Do you make them because you enjoy using them as trade goods, or because it's a way of getting rid of the stone that you'd otherwise be atom-smashing?
Mechanisms (and other things that need to be made from raw stone) are an interesting case. If you're making enough of them for the 1/4 drop rate to be an issue, then the labour and infrastructure you already had available for your mechanism-using megaproject can be briefly diverted into pump part production in order to set up an obsidian farm.
I use crafts to level up my masons and as my primary trade goods. I tend to load caravans down with as much as they can possibly carry, both to make them happier (and thus bring me more stuff next time) and to inflate my fortress wealth to bring in more fun.
For mechanisms, grates, floodgates, statues, and other such things... well, I like to build excessive amounts of traps, bridges and waterways.
I don't think catapults can use blocks as ammo either. I know siege weapons are not very effective, but hopefully that will change in the future. Not sure about stone-fall traps.
Obsidian farming is what I will probably end up doing.
Stone fall traps are moderately more effective with boulders being larger and/or denser now.

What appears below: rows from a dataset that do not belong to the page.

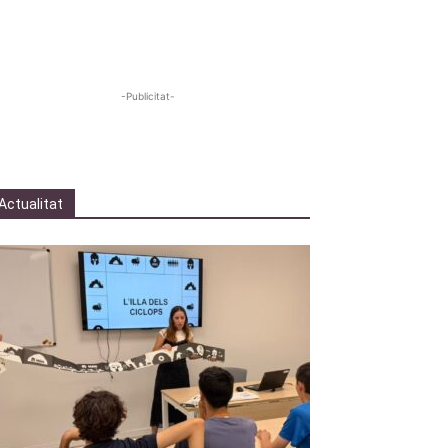
-Publicitat-
Actualitat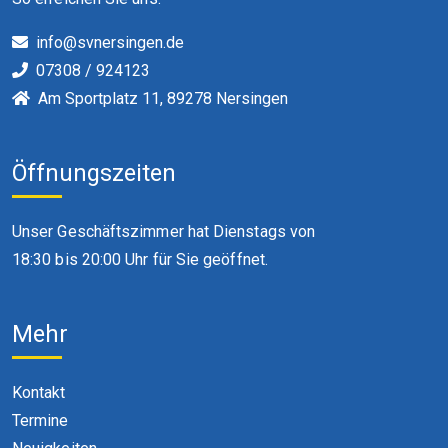
info@svnersingen.de
07308 / 924123
Am Sportplatz 11, 89278 Nersingen
Öffnungszeiten
Unser Geschäftszimmer hat Dienstags von
18:30 bis 20:00 Uhr für Sie geöffnet.
Mehr
Kontakt
Termine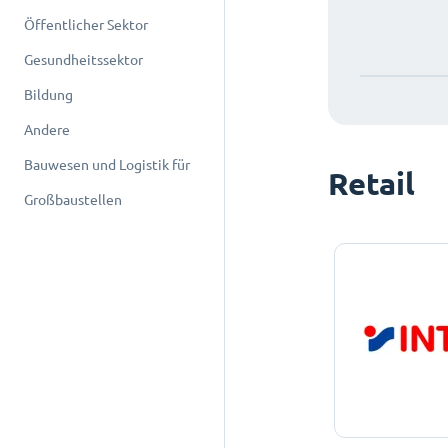
Öffentlicher Sektor
Gesundheitssektor
Bildung
Andere
Bauwesen und Logistik für
Retail
Großbaustellen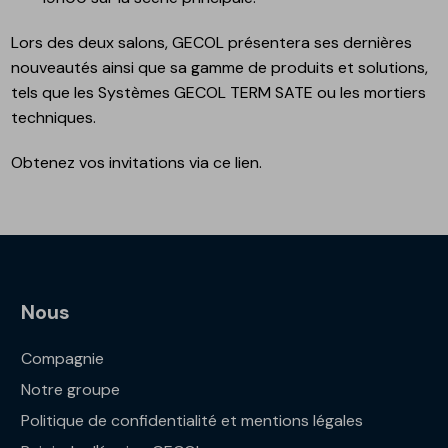
Lors des deux salons, GECOL présentera ses dernières
nouveautés ainsi que sa gamme de produits et solutions,
tels que les Systèmes GECOL TERM SATE ou les mortiers
techniques.
Obtenez vos invitations via ce lien.
Nous
Compagnie
Notre groupe
Politique de confidentialité et mentions légales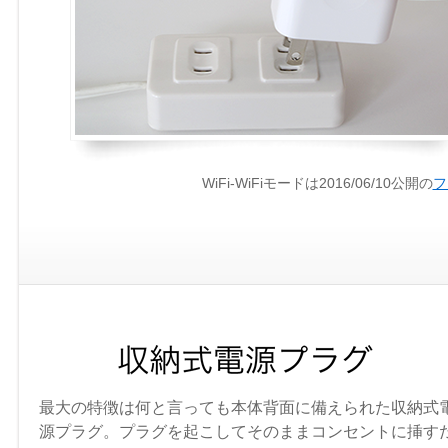
WiFi-WiFiモードは2016/06/10公開の
フ
最大の特徴は何と言っても本体背面に備えられた収納式
源プラグ。プラグを起こしてそのままコンセントに挿す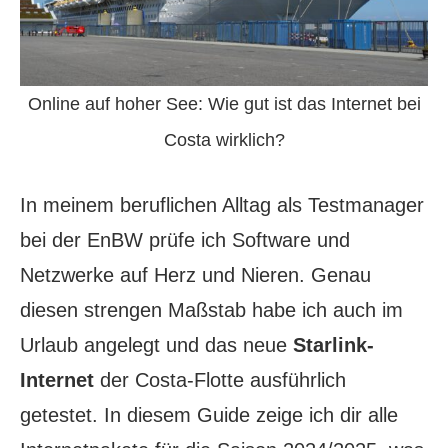
Online auf hoher See: Wie gut ist das Internet bei
Costa wirklich?
In meinem beruflichen Alltag als Testmanager
bei der EnBW prüfe ich Software und
Netzwerke auf Herz und Nieren. Genau
diesen strengen Maßstab habe ich auch im
Urlaub angelegt und das neue
Starlink-
Internet
der Costa-Flotte ausführlich
getestet. In diesem Guide zeige ich dir alle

I definitely want to be able to produce more furniture from boulders, though. If you had a high-quality (not badly fractured) chunk of stone, about a cubic meter, which I think is roughly the volume in-game, you could produce a couple good-sized coffers from it just by splitting it in half, shearing a slab off the top, hollowing out the remainder and using the slab you sheared off as a lid, then move on to use the scraps from the process of hollowing out the interior to produce smaller items like mugs. It could be more efficient actually to cut it into 5cm thick slabs and use them to construct tables, cabinets, coffers, chairs or other objects that need large surface area but can afford to be fairly thin. Blocks would basically be premade slabs, so letting dwarves use them to construct the items slightly more rapidly could work if you've somehow made too many blocks and are short on boulders.
I've gotten used to the changes to a degree, but I'd still like some way to control the volume of material that is lost in mining.